Plan a Strategy to Finish Your Creative Project

Strategy.

A powerful word. A plan of action or policy designed to achieve a major or overall aim. Sounds so easy. Set a major or overall aim. Write out a plan. Follow the plan. Achieve the major or overall aim.

Why is it we start out with such good intentions on getting to that “plan” yet find we are wandering down the Yellow Brick Road?

I know a number of you out there are creative souls. You write, you paint, you go to art fairs and gardening seminars and are speakers at conferences. You know what you want to do, make a plan, and carry that plan out. That is what makes your creative efforts so promising.

But what happens if every time you turn around another light bulb goes off with another creative thing you want to do? I find that the more creative I get, the more creative I want to become. The more writing ideas I get, the more stories and poems and novels I want to write. The more unique artists I come across, the more I want to get the artists out there so others can enjoy them too.

There are only so many hours in the day. Most of us have full-time jobs, full-time school, full-time everything. Our weekends are jammed with family or classes or household responsibilities.

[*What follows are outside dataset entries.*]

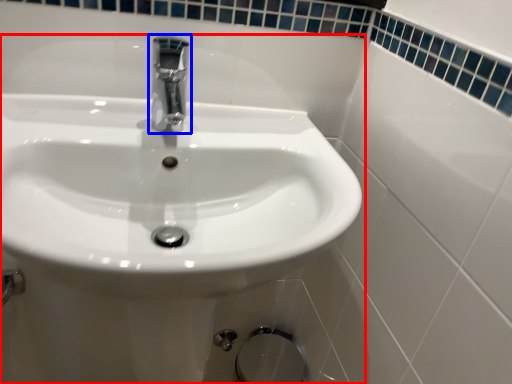 Question: Which object is closer to the camera taking this photo, sink (highlighted by a red box) or tap (highlighted by a blue box)?

Choices:
 (A) sink
 (B) tap

Answer: (A) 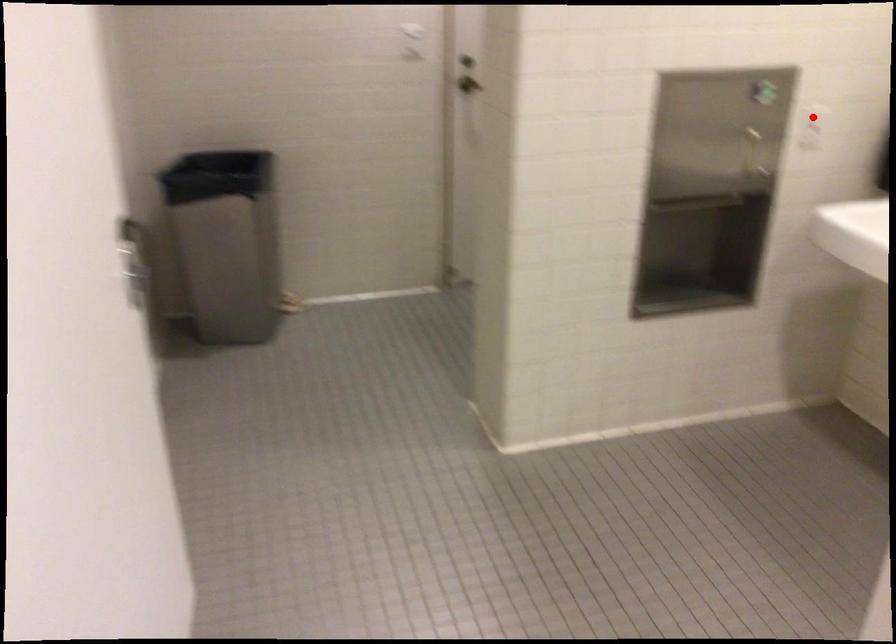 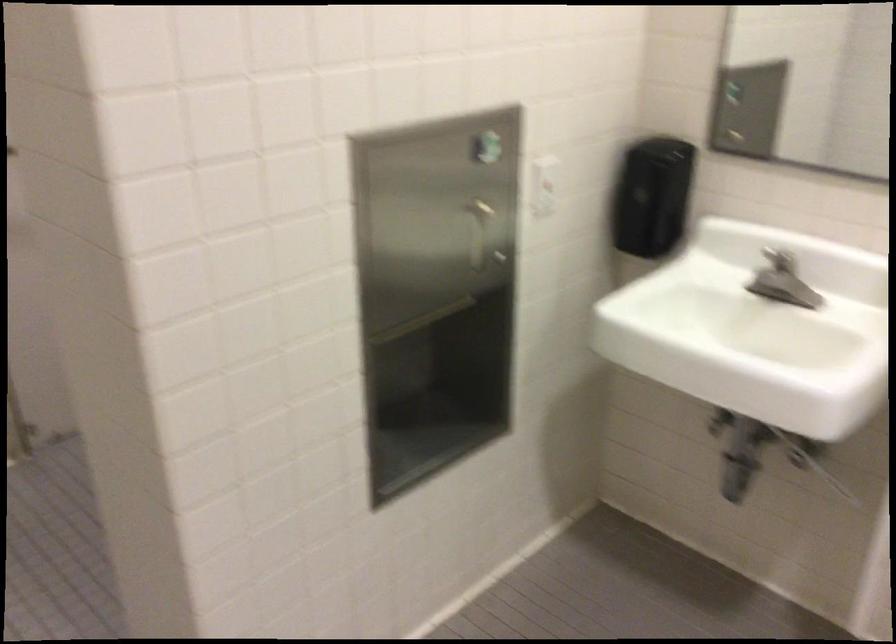 Question: I am providing you with two images of the same scene from different viewpoints. In image1, a red point is highlighted. Considering the same 3D point in image2, which of the following is correct?

Choices:
 (A) It is closer
 (B) It is farther

Answer: (A) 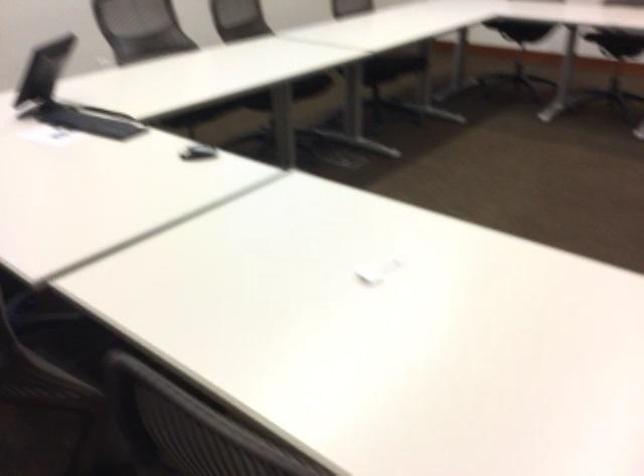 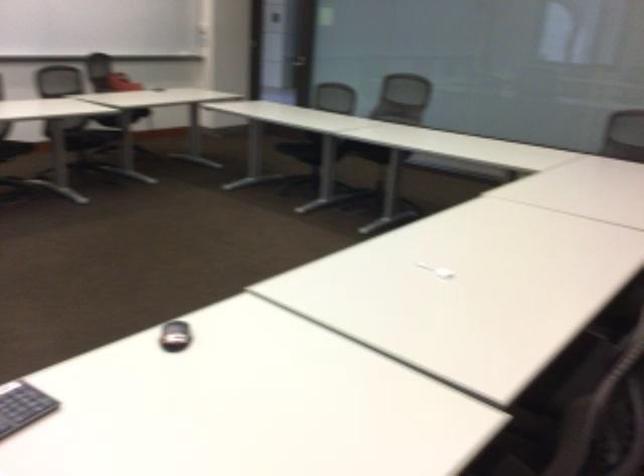 Question: In a continuous first-person perspective shot, in which direction is the camera moving?

Choices:
 (A) Left
 (B) Right
 (C) Forward
 (D) Backward

Answer: (D) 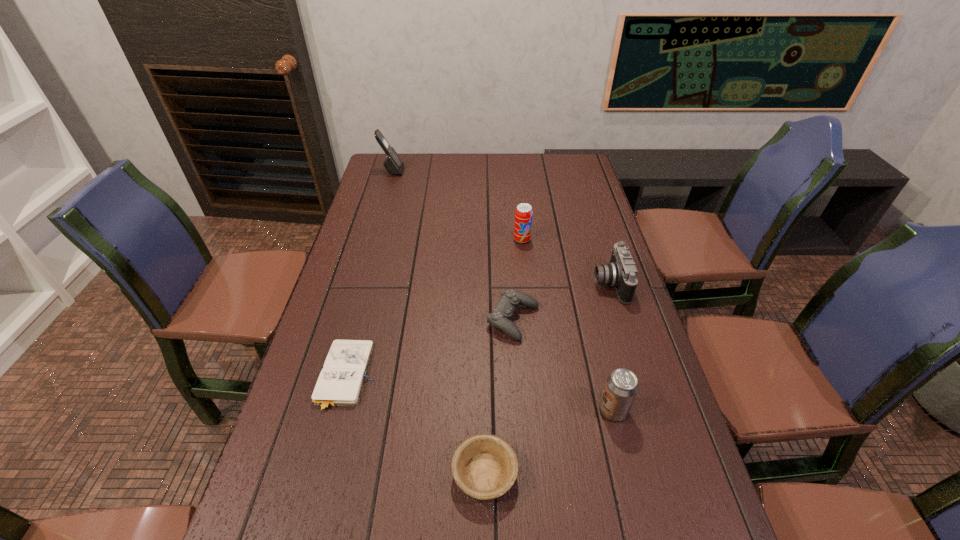 This screenshot has height=540, width=960. I want to click on free space between the control and the sixth nearest object, so click(x=517, y=280).

Locate an element on the screen. free space between the second farthest object and the second shortest object is located at coordinates (503, 357).

Identify the location of unoccupied area between the control and the camera. The height and width of the screenshot is (540, 960). click(x=562, y=302).

I want to click on the fifth closest object relative to the fifth tallest object, so (340, 382).

Select which object appears as the sixth closest to the tallest object. Please provide its 2D coordinates. Your answer should be formatted as a tuple, i.e. [(x, y)], where the tuple contains the x and y coordinates of a point satisfying the conditions above.

[(621, 387)]

Where is `vacant position in the image that satisfies the following two spatial constraints: 1. on the back side of the shortest object; 2. on the front-facing side of the cellular telephone`? Image resolution: width=960 pixels, height=540 pixels. vacant position in the image that satisfies the following two spatial constraints: 1. on the back side of the shortest object; 2. on the front-facing side of the cellular telephone is located at coordinates (399, 171).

So what good are all these other ideas when we don’t have time for the ones we currently have?

I had an idea for a new novel. Exciting, challenging. A lot of research, a lot of medical trails. I used a prologue from a different story I started a few years ago (and never finished), and adapted it to my New Novel.

That’s the last I’ve worked on it.

I have so many other projects that fit into my time schedule that writing Gone With The Wind Book 4 just isn’t in the picture. And that’s just the fact, Jack.

You all have projects in different stages. Some are realities, like actually finishing a novel, or entering a writing contest, or finishing the painting or sketch you’ve worked so hard on. But time isn’t the same across the universe. Where you have time to do an art piece with mosaics, you don’t have time to write a blog. What started as a three-section painting now may have to be reconditioned as a one-piece masterpiece.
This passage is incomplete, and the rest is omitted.